Heng Luo tahu kapasitasnya, paling hanya ikan yang menyeberang sungai, memanfaatkan kekuatan Xiong Ye menjadi naga, tapi tidak mungkin terus menerus mengandalkan orang lain.

Utang budi paling sulit dibayar, mungkin akhirnya Liu Jin dan keluarga Liu juga harus menanggungnya.

"Tuan Luo, satu kata saja, mulai sekarang urusan Anda juga urusan saya, pasti akan saya selesaikan!" Long Zhang mengangkat gelas dan bersulang dengan Heng Luo, lalu meneguk habis.

Heng Luo pun meminum araknya, lalu memberi isyarat pada Fan Chen, "Fan Chen, bantu Zhao Harim keluar, rawatlah baik-baik!"

Fan Chen memahami, kali ini Heng Luo benar-benar meminta ia menjaga Zhao Harim. Rasa frustasi selama setengah bulan langsung sirna saat melihat Zhao Harim terjatuh, ia merasa sangat puas, dan saat itu juga memutuskan mengikuti Heng Luo seumur hidup!

Ia bahkan mulai membayangkan bagaimana nanti membual pada rekan kerja sepulang kerja!

Long Zhang juga memerintahkan anak buahnya ikut keluar.

Setelah semua kembali, Xiong Ye mengangkat gelas, "Hanya sedikit kesalahpahaman, sekarang sudah selesai!
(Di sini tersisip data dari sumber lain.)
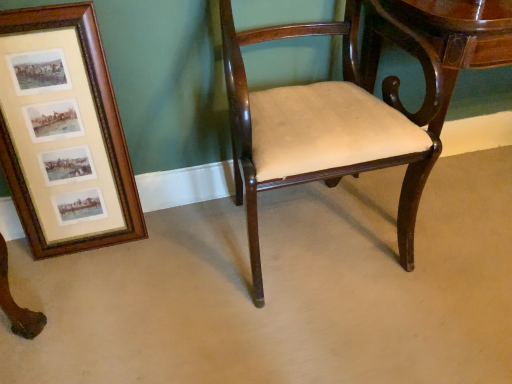 I want to click on vacant region to the left of mahogany wood chair at center, so click(168, 267).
Kata orang, tidak kenal maka tidak sayang, ke depan kita tetap jadi teman baik! Mari, hari ini biarkan Tuan Luo merasakan keramahan orang provinsi!"
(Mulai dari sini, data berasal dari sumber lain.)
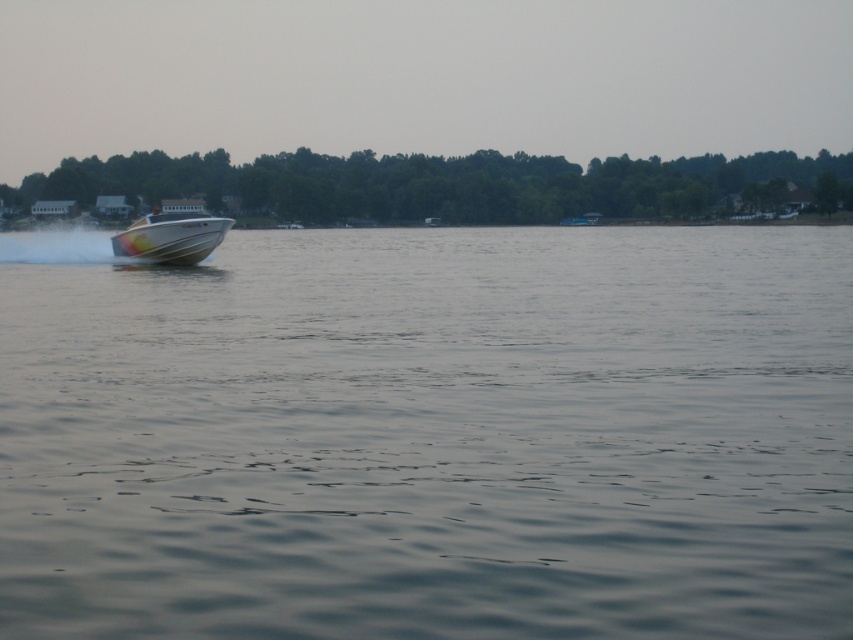 Between clear water at center and white glossy boat at left, which one is positioned higher?

Positioned higher is white glossy boat at left.

Which is behind, point (51, 576) or point (143, 230)?

The point (143, 230) is behind.

At what (x,y) coordinates should I click in order to perform the action: click on clear water at center. Please return your answer as a coordinate pair (x, y). This screenshot has width=853, height=640. Looking at the image, I should click on (430, 435).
Setelah Xiong Ye bicara, semua orang ikut merespons, suasana kembali hangat.

Di depan hotel tempat tim produksi menginap, Heng Luo dan Fan Chen penuh aroma arak, jelas mereka sudah minum banyak.

Xiong Ye sudah memberikan jalan, jika tidak bisa minum, tidak memberi muka, itu berarti gagal, tidak layak berbisnis.

Untung Heng Luo berbadan sehat, arak sebanyak itu bukan apa-apa baginya.

Zhao Harim dibawa ke rumah sakit, minum satu setengah kilogram arak perut kosong, jarang yang bisa bertahan.

"Heng Shao, menurutmu bagaimana nasib Zhao Harim?" Fan Chen menghisap rokok.

"Long Zhang akan menegurnya, mungkin memindahkan ke bagian logistik, atau langsung dipindahkan. Apapun posisi Zhao Harim, kamu tetap harus sopan pada orang-orang perusahaan di kota pulau."

Sebenarnya Heng Luo juga jengkel dengan tipe orang seperti Zhao Harim, tapi ia tahu tidak bisa mengendalikannya karena terlalu banyak, menyingkirkan satu belum tentu yang naik lebih baik.

Ia hanya bisa memastikan kepentingannya tidak dirugikan dan memperkuat dirinya.

"Bagaimana dengan hadiah kita, kalau Zhao Harim mau mengembalikan?"

"Mengembalikan? Dia sudah tidak bisa lagi. Sudah diterima, kalau tidak menghasilkan keuntungan seratus kali lipat untuk kita, masalah tidak selesai. Meskipun Zhao Harim tidak paham, kakak iparnya pasti paham!"

"Heng Shao, hari ini saya benar-benar salut pada Anda!"

Heng Luo hanya tersenyum, menikmati angin malam musim gugur di kota pulau.